▼▼▼

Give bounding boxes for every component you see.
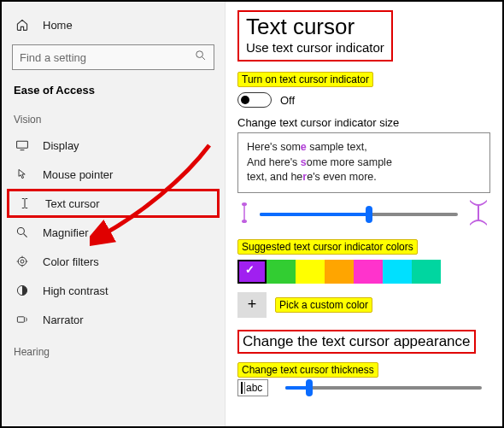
sidebar-item-label: Text cursor — [45, 197, 100, 210]
sidebar-item-narrator[interactable]: Narrator — [7, 305, 220, 334]
home-nav[interactable]: Home — [7, 10, 220, 39]
svg-point-7 — [21, 260, 24, 263]
sidebar: Home Find a setting Ease of Access Visio… — [2, 2, 226, 426]
sidebar-item-display[interactable]: Display — [7, 131, 220, 160]
indicator-min-icon — [237, 202, 251, 227]
group-vision-label: Vision — [7, 102, 220, 131]
text-cursor-icon — [16, 195, 33, 212]
plus-icon: + — [248, 296, 257, 314]
sidebar-item-label: Narrator — [43, 314, 84, 326]
svg-point-0 — [196, 51, 203, 58]
display-icon — [14, 137, 31, 154]
sidebar-item-label: High contrast — [43, 284, 108, 297]
preview-text-box: Here's some sample text, And here's some… — [237, 132, 490, 193]
page-subtitle: Use text cursor indicator — [246, 40, 384, 55]
sidebar-item-mouse[interactable]: Mouse pointer — [7, 160, 220, 189]
custom-color-label: Pick a custom color — [275, 297, 372, 313]
toggle-state-label: Off — [280, 94, 295, 107]
add-custom-color-button[interactable]: + — [237, 292, 267, 318]
sidebar-item-label: Magnifier — [43, 226, 88, 239]
swatch-teal[interactable] — [412, 260, 441, 284]
svg-point-16 — [242, 220, 247, 223]
thickness-preview: abc — [237, 379, 268, 397]
page-title-box: Text cursor Use text cursor indicator — [237, 10, 393, 62]
page-title: Text cursor — [246, 14, 384, 40]
svg-point-4 — [17, 227, 24, 234]
thickness-row: abc — [237, 379, 490, 397]
content-pane: Text cursor Use text cursor indicator Tu… — [226, 2, 502, 426]
svg-point-6 — [18, 257, 26, 266]
sidebar-item-high-contrast[interactable]: High contrast — [7, 276, 220, 305]
color-swatches — [237, 260, 490, 284]
swatch-orange[interactable] — [325, 260, 354, 284]
indicator-max-icon — [466, 198, 490, 231]
appearance-heading: Change the text cursor appearance — [237, 330, 476, 354]
colors-heading: Suggested text cursor indicator colors — [237, 239, 418, 255]
svg-line-5 — [24, 234, 27, 237]
custom-color-row: + Pick a custom color — [237, 292, 490, 318]
high-contrast-icon — [14, 282, 31, 299]
toggle-heading: Turn on text cursor indicator — [237, 72, 373, 87]
swatch-cyan[interactable] — [383, 260, 412, 284]
search-placeholder: Find a setting — [20, 51, 195, 64]
indicator-size-label: Change text cursor indicator size — [237, 116, 490, 129]
indicator-size-slider[interactable] — [260, 213, 458, 216]
swatch-purple[interactable] — [237, 260, 267, 284]
cursor-indicator-toggle[interactable]: Off — [237, 92, 490, 108]
indicator-size-slider-row — [237, 200, 490, 229]
swatch-green[interactable] — [267, 260, 296, 284]
search-icon — [195, 50, 207, 65]
magnifier-icon — [14, 224, 31, 241]
thickness-slider[interactable] — [285, 386, 482, 390]
svg-rect-2 — [17, 141, 28, 148]
svg-rect-13 — [17, 317, 24, 322]
sidebar-item-text-cursor[interactable]: Text cursor — [7, 189, 220, 218]
color-filters-icon — [14, 253, 31, 270]
swatch-yellow[interactable] — [296, 260, 325, 284]
group-hearing-label: Hearing — [7, 334, 220, 363]
swatch-pink[interactable] — [354, 260, 383, 284]
search-input[interactable]: Find a setting — [12, 44, 214, 70]
narrator-icon — [14, 311, 31, 328]
home-icon — [14, 16, 31, 33]
toggle-track — [237, 92, 272, 108]
thickness-heading: Change text cursor thickness — [237, 362, 378, 378]
category-header: Ease of Access — [7, 79, 220, 102]
sidebar-item-magnifier[interactable]: Magnifier — [7, 218, 220, 247]
sidebar-item-label: Display — [43, 139, 79, 152]
sidebar-item-label: Mouse pointer — [43, 168, 113, 181]
mouse-icon — [14, 166, 31, 183]
svg-line-1 — [202, 57, 205, 60]
sidebar-item-color-filters[interactable]: Color filters — [7, 247, 220, 276]
sidebar-item-label: Color filters — [43, 255, 99, 268]
home-label: Home — [43, 19, 73, 32]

▲▲▲

Please find out how many lines of the material contain the string "page" and answer with the count alone.

3